• **What you need to do**
Everything from the line that contains "6 août 2026" to the end of the listing below, both ends included, is to be transcribed word for word, and nothing else.

──────────────────────────────

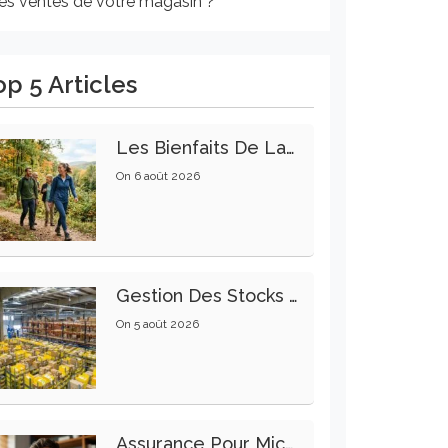
les ventes de votre magasin ?
op 5 Articles
Les Bienfaits De La Marche Sur La Santé Physique Et Mentale
On
6 août 2026
Gestion Des Stocks : Meilleures Pratiques Intralogistiques
On
5 août 2026
Assurance Pour Micro-Entrepreneur : Les Garanties Essentielles À Connaître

──────────────────────────────

• **Output for this exercise**
6 août 2026
Gestion Des Stocks : Meilleures Pratiques Intralogistiques
On
5 août 2026
Assurance Pour Micro-Entrepreneur : Les Garanties Essentielles À Connaître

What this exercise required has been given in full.